** Opening Dataset content block **

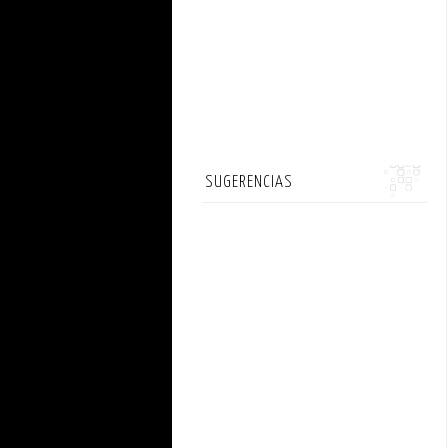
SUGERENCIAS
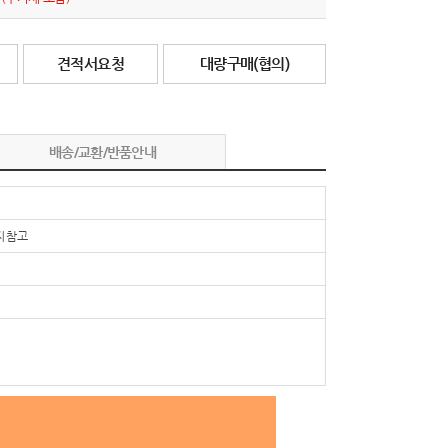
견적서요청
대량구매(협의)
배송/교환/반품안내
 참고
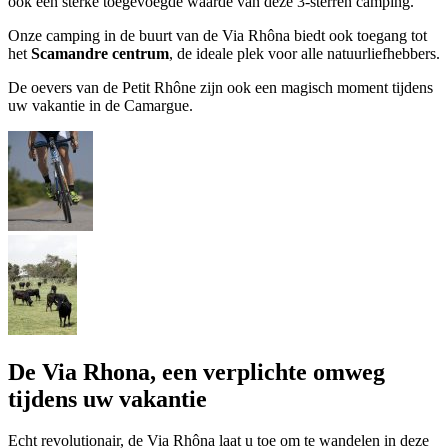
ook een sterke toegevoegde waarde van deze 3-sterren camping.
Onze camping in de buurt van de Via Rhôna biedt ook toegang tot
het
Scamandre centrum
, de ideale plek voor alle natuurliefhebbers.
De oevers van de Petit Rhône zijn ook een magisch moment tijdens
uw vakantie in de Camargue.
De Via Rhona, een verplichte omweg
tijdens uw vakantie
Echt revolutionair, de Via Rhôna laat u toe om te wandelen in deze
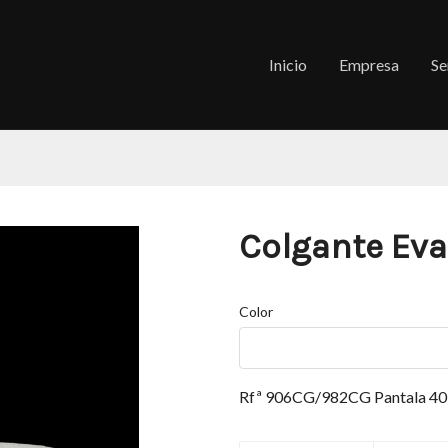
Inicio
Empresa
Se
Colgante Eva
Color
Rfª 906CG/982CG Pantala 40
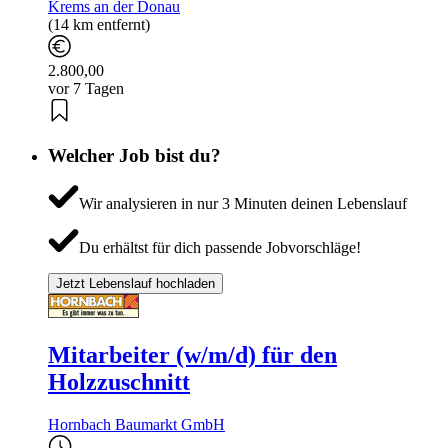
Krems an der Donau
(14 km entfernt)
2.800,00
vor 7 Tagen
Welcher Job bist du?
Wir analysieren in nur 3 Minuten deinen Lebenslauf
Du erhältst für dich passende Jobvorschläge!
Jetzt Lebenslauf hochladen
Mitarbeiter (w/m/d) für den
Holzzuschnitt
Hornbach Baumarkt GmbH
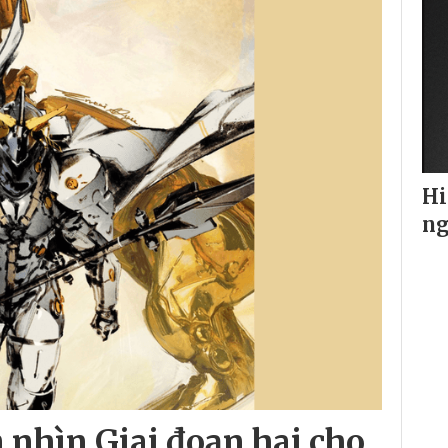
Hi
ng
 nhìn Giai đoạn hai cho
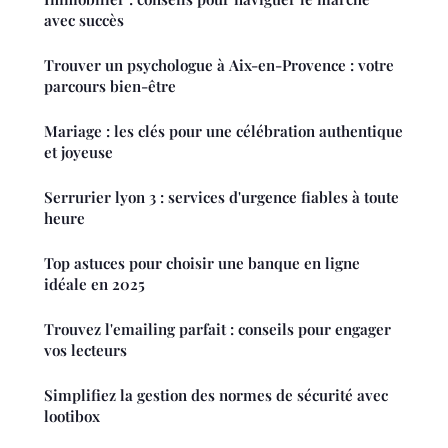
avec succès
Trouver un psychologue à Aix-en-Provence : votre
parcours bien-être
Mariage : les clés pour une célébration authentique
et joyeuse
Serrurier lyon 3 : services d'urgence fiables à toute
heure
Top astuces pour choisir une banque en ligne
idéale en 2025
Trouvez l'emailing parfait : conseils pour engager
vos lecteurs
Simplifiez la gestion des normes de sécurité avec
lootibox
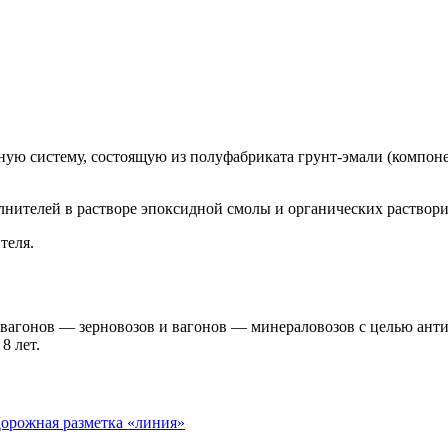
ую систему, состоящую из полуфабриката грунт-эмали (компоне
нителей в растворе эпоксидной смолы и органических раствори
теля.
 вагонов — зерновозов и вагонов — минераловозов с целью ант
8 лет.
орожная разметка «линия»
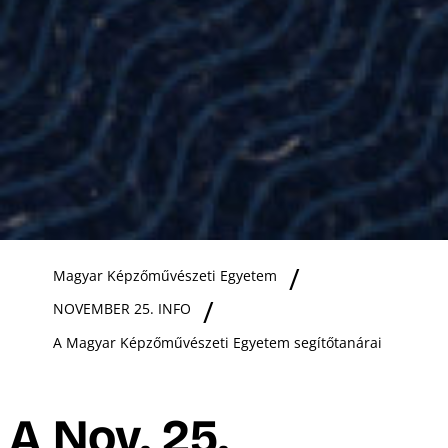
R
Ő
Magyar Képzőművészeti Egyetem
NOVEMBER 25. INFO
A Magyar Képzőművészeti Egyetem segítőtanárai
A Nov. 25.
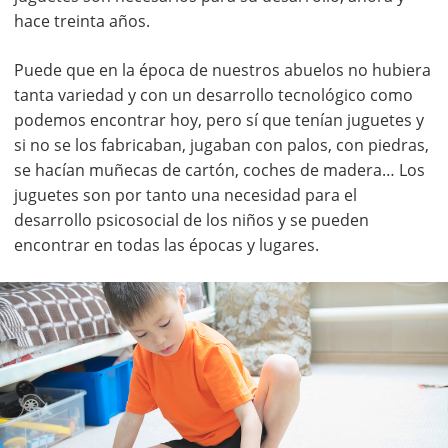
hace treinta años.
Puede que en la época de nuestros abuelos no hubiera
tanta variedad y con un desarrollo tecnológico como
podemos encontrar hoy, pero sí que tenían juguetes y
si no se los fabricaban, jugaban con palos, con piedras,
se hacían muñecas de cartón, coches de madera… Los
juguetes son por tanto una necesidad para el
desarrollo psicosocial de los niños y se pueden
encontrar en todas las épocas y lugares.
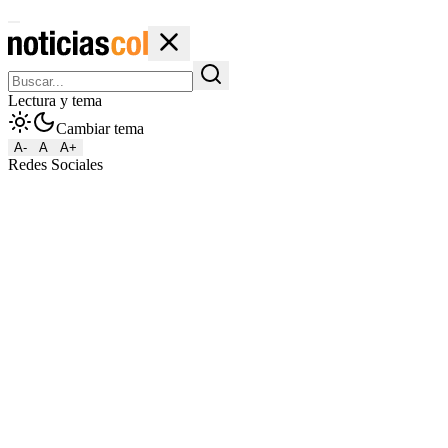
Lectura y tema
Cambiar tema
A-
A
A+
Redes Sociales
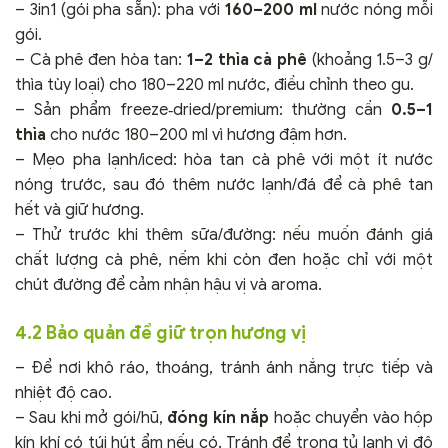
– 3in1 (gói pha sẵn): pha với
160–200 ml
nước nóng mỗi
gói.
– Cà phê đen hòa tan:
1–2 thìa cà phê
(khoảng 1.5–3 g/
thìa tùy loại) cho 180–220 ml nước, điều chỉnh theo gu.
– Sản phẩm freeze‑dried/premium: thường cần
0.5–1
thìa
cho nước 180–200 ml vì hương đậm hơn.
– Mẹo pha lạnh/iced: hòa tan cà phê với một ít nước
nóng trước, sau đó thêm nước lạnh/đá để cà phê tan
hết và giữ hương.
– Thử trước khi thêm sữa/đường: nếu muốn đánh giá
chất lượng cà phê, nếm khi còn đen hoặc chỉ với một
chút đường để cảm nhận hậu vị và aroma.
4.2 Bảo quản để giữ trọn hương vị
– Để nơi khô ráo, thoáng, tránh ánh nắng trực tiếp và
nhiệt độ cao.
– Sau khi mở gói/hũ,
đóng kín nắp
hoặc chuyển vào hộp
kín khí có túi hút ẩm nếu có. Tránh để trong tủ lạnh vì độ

** Closing Dataset content block **

Activity
How many of the lines above hold the word "hoặc"? Answer with only the number.

Reply
2